| DATASET CONTENT |
————
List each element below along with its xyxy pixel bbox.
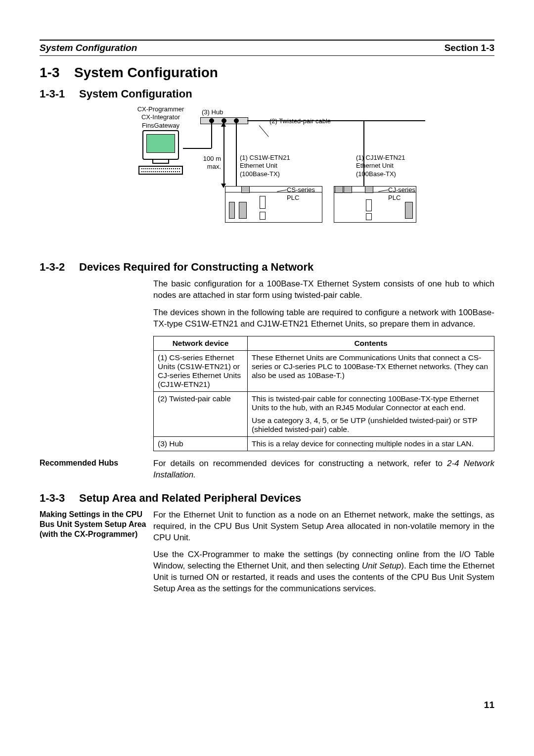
network-devices-table: Network device Contents (1) CS-series Et…: [153, 336, 494, 451]
diagram-label-software1: CX-Programmer: [134, 105, 188, 113]
diagram-plc-slot: [366, 213, 372, 220]
diagram-label-cs2: Ethernet Unit: [240, 162, 290, 170]
diagram-line: [183, 148, 212, 149]
page-number: 11: [40, 700, 494, 710]
diagram-label-software3: FinsGateway: [134, 122, 188, 130]
diagram-hub-port: [209, 118, 214, 123]
section-number: 1-3: [40, 65, 74, 81]
diagram-line: [236, 123, 237, 189]
diagram-hub-port: [234, 118, 239, 123]
table-header-contents: Contents: [248, 336, 494, 350]
subsection-number: 1-3-2: [40, 261, 79, 274]
diagram-plc-slot: [335, 186, 343, 193]
diagram-label-cj1: (1) CJ1W-ETN21: [356, 154, 405, 162]
subsection-heading-1-3-1: 1-3-1System Configuration: [40, 88, 494, 100]
subsection-number: 1-3-3: [40, 492, 79, 505]
diagram-line: [223, 123, 224, 187]
diagram-plc-slot: [241, 186, 250, 193]
table-cell-text-b: Use a category 3, 4, 5, or 5e UTP (unshi…: [252, 416, 490, 434]
diagram-plc-slot: [260, 212, 266, 220]
diagram-label-cs1: (1) CS1W-ETN21: [240, 154, 290, 162]
table-cell-device: (2) Twisted-pair cable: [154, 391, 248, 436]
running-title-right: Section 1-3: [445, 43, 494, 53]
diagram-label-plccj2: PLC: [388, 194, 415, 202]
subsection-title: Setup Area and Related Peripheral Device…: [79, 492, 301, 504]
subsection-heading-1-3-2: 1-3-2Devices Required for Constructing a…: [40, 261, 494, 274]
system-configuration-diagram: CX-Programmer CX-Integrator FinsGateway …: [89, 105, 494, 249]
diagram-plc-slot: [366, 199, 372, 211]
diagram-plc-slot: [365, 186, 373, 193]
table-cell-contents: This is twisted-pair cable for connectin…: [248, 391, 494, 436]
diagram-label-hub: (3) Hub: [202, 108, 223, 116]
table-row: (1) CS-series Ethernet Units (CS1W-ETN21…: [154, 350, 494, 391]
table-cell-text-a: This is twisted-pair cable for connectin…: [252, 394, 490, 412]
subsection-number: 1-3-1: [40, 88, 79, 100]
diagram-label-distance1: 100 m: [200, 155, 221, 163]
table-cell-contents: These Ethernet Units are Communications …: [248, 350, 494, 391]
running-title-left: System Configuration: [40, 43, 137, 53]
diagram-line: [259, 125, 269, 137]
side-label-setup-area: Making Settings in the CPU Bus Unit Syst…: [40, 510, 153, 601]
table-header-row: Network device Contents: [154, 336, 494, 350]
table-row: (3) Hub This is a relay device for conne…: [154, 436, 494, 451]
diagram-plc-slot: [239, 202, 247, 219]
diagram-label-plccs1: CS-series: [287, 186, 315, 194]
setup-p2-b: Unit Setup: [362, 561, 401, 570]
table-cell-contents: This is a relay device for connecting mu…: [248, 436, 494, 451]
setup-paragraph-2: Use the CX-Programmer to make the settin…: [153, 549, 494, 595]
diagram-plc-slot: [260, 196, 266, 209]
diagram-plc-slot: [344, 186, 352, 193]
table-row: (2) Twisted-pair cable This is twisted-p…: [154, 391, 494, 436]
diagram-label-plccj1: CJ-series: [388, 186, 415, 194]
section-heading-1-3: 1-3System Configuration: [40, 65, 494, 81]
arrow-up-icon: [221, 122, 226, 127]
table-cell-device: (1) CS-series Ethernet Units (CS1W-ETN21…: [154, 350, 248, 391]
subsection-title: System Configuration: [79, 88, 192, 100]
diagram-label-software2: CX-Integrator: [134, 113, 188, 121]
diagram-label-plccs2: PLC: [287, 194, 315, 202]
section-title: System Configuration: [74, 65, 218, 80]
recommended-hubs-text: For details on recommended devices for c…: [153, 458, 494, 481]
intro-paragraph-2: The devices shown in the following table…: [153, 307, 494, 330]
intro-paragraph-1: The basic configuration for a 100Base-TX…: [153, 279, 494, 301]
setup-paragraph-1: For the Ethernet Unit to function as a n…: [153, 510, 494, 544]
subsection-heading-1-3-3: 1-3-3Setup Area and Related Peripheral D…: [40, 492, 494, 505]
diagram-label-cj3: (100Base-TX): [356, 170, 405, 178]
recommended-hubs-text-body: For details on recommended devices for c…: [153, 459, 447, 468]
side-label-recommended-hubs: Recommended Hubs: [40, 458, 153, 487]
subsection-title: Devices Required for Constructing a Netw…: [79, 261, 313, 273]
diagram-plc-slot: [229, 202, 235, 219]
diagram-label-cable: (2) Twisted-pair cable: [269, 117, 331, 125]
computer-icon: [138, 130, 183, 175]
diagram-label-cj2: Ethernet Unit: [356, 162, 405, 170]
diagram-line: [211, 123, 212, 148]
table-cell-device: (3) Hub: [154, 436, 248, 451]
diagram-label-cs3: (100Base-TX): [240, 170, 290, 178]
table-header-device: Network device: [154, 336, 248, 350]
diagram-plc-slot: [405, 202, 413, 219]
diagram-label-distance2: max.: [200, 163, 221, 171]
————
| PROBLEM DETAILS |
Where a line above contains the word "title", copy that line.

| REPLY |
running-title-right: Section 1-3: [445, 43, 494, 53]
subsection-title: Setup Area and Related Peripheral Device…: [79, 492, 301, 504]
running-title-left: System Configuration: [40, 43, 137, 53]
subsection-title: System Configuration: [79, 88, 192, 100]
section-title: System Configuration: [74, 65, 218, 80]
subsection-title: Devices Required for Constructing a Netw…: [79, 261, 313, 273]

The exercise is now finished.